Storm Boswick, managing director of New York-based Brightwood Capital, was among a five-member panel of industry experts at a Guernsey Finance funds ‘master class’ Wednesday evening in London, reflecting, some said, a growing relationship between Guernsey and the American funds industry.
In answer to a question posed during the panel session, Boswick, (pictured on the far left), said he was echoing others in observing that US fund managers tended to be put off of attempting to do business across the pond by a perception of European regulations as being “opaque and difficult” and “complicated”, with costly adjustments needing to be made to accommodate all of Europe’s different jurisdictions.
But the fact that Brightwood is in Guernsey at the moment to set up an entity it is planning to list on the London Stock Exchange, because Guernsey represented “the best solution for our product”, was, he went on, proof in itself that there is a case for Americans to at least consider Guernsey, if they are looking to reach out to investors beyond the US borders.
Both Guernsey and the US are expected to be part of the “first wave” of non-EU-member countries that are expected to be permitted to market their alternative investment funds into Europe via the Alternative Investment Fund Managers Directive (AIFMD), Boswick noted, a fact that was also highlighted by the event’s keynote speaker, UK member of Parliament Howard Flight.

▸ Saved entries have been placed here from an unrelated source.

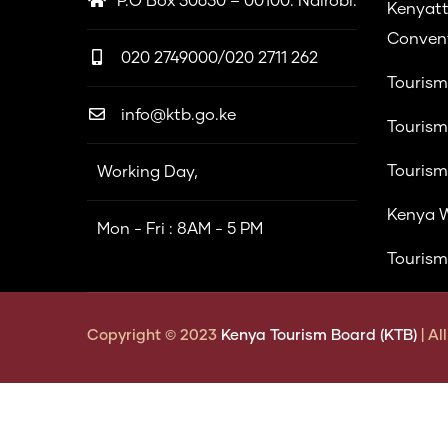
P.O Box 30630 – 00100. Nairobi.
Kenyatt
Convent
020 2749000/020 2711 262
Tourism
info@ktb.go.ke
Tourism
Tourism
Working Day,
Kenya W
Mon - Fri : 8AM - 5 PM
Tourism
Copyright © 2023
Kenya Tourism Board (KTB)
| A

Lord Flight, who was introduced by a Guernsey Finance representative as “the father of the Guernsey funds industry” because of the role he played in establishing the funds industry there in 1979, said that it was his opinion that the AIFMD passport “will happen” for Guernsey and certain other jurisdictions that are now outside of it, though it could be delayed until as 2017 or even 2018, “so as to include more jurisdictions”.
“And I believe that that ESMA [the European Securities and Markets Authority] is actually really rather hearteningly supportive of the Channel Islands,” he added.
As for the European Commission, he noted that a recent letter from it on the subject of the AIFMD passporting matter was more businesslike than “all smiles”, but “in essence was, I think, confirmative” of its generally positive intentions.
Around 300 people attended the Guernsey event, which was held at the British Museum, including fund managers, advisers, accountants, lawyers, administrators and business development practitioners, according to the event’s organisers. The purpose of the event was to provide technical insight into the AIFMD and the AIFMD passporting plans, while also addressing the current situation with respect to the National Private Placement Regime (NPPR), which is how alternative fund managers that aren’t currently able to market into the EU under the AIFMD itself are able establish and maintain a presence.
In addition to having an American on it, the Guernsey panel of experts also featured three women and just two men, something of a change from the normal funds industry ratio.
The women were Emma Bailey, director of the Investment Supervision and Policy Division of the Guernsey Financial Services Commission (second from right in the photo); Cathy Pitt, corporate partner of CMS Cameron McKenna (second from left); and Rebecca Gordon, general counsel, Liberum Capital Ltd (middle).
The fifth member of the panel (far right) was Peter Gibbs, chief operating officer of Permira Dept Managers.